Dwie procedury badania stereotypu
Streszczenie
The study deals with the comparison of the results obtained by means of the open procedure with those obtained using the closed one. Both procedures were used in the research of stereotypes of a typical representative of each of three occupational groups: peasants, clerks and workmen. The open procedure consisted in asking respondents an open-ended question which set them the task to enumerate the traits of a typical X (a peasant, a clerk, a workman). The closed procedure consisted in the application of 30 bipolar scales by means of which the respondents indicated the intensity of traits attributed to a typical X. The combination of the results was done by elaborating the replies to the open-ended question on the basis of the traits used in the bipolar scales. In using these traits as categories of the coding key for structuring the spontaneous utterances of respondents, one applied the principle of synonymity. In this manner obtained were 76 categories of traits, of which 60 were the traits taken from the bipolar scales – 16 categories of traits being the new ones in relation to the scales. Respondents whose replies contained the traits belonging to these 16 categories were excluded from the analysis.
The purpose of the comparison was to establish concordance versus discordance of the results obtained by means of two research procedures. The results of the application of two procedures were considered concordant when a given respondent in his reply to the closed question (i.e. on the scale) indicated such an intensity of the trait given by him earlier in his reply to the open question, which did not altered the meaning of that trait.
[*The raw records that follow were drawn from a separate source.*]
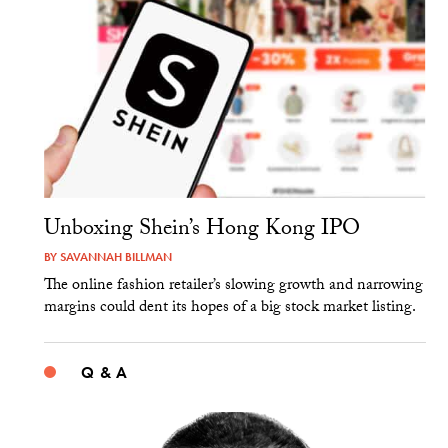
Unboxing Shein’s Hong Kong IPO
BY
SAVANNAH BILLMAN
The online fashion retailer’s slowing growth and narrowing
margins could dent its hopes of a big stock market listing.
Q & A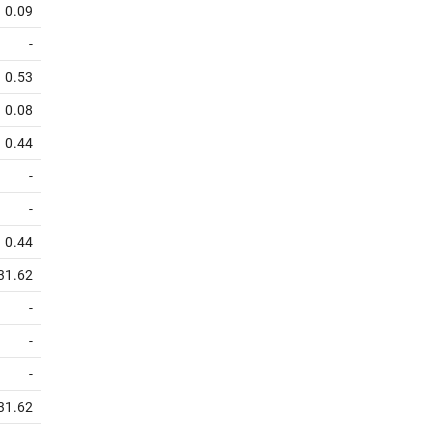
0.09
-
0.53
0.08
0.44
-
-
0.44
31.62
-
-
-
31.62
All the remaining results were considered discordant. Discordances are a complex category and among them were distinguished two kinds: contradictions and inadequacies. As contradictions were regarded those cases in which a respondent, after having given in his reply to the open-ended question a certain trait, indicated such an intensity of it on the scale as to alter its meaning. Discordances called inadequacies were those cases in which a respondent ascribed the value zero on the scale to the trait given in his reply to the open-ended question.
The unit of analysis in the study was a relation, within the pair of traits, between the trait given by the respondent in his reply to the open-ended question and the one ascertained on the basis of the closed question (on the scale). This approach made it possible to construct a typology of respondents in respect of the relations between traits. Most numerous were respondents in whose replies all traits were concordant (61% as regards the stereotype of a peasant, 39% of a clerk and 64% of a workman); respondents whose replies contained both concordant and discordant traits constituted 27% (stereotype of a peasant), 32% (stereotype of a clerk) and 21% (stereotype of a workman); among such respondents most frequently only one trait was discordant. The third type of respondents were those in whose replies all traits were discordant; they constituted 12%, 23% and 12% for, respectively, stereotypes of a peasant, a clerk and a workman. Further analysis concerning the set of traits showed that with the increase of the number of traits enumerated by respondents there increased the number of cases of concordance. Analysed were also the relationship between the valence of traits and their discordance; it turned out that discordance was related with negative traits, i.e. respondents who mentioned negative traits in reply to the open-ended question, in their next reply to the question with scales most frequently “retracted” them; the contrary cases being very rare.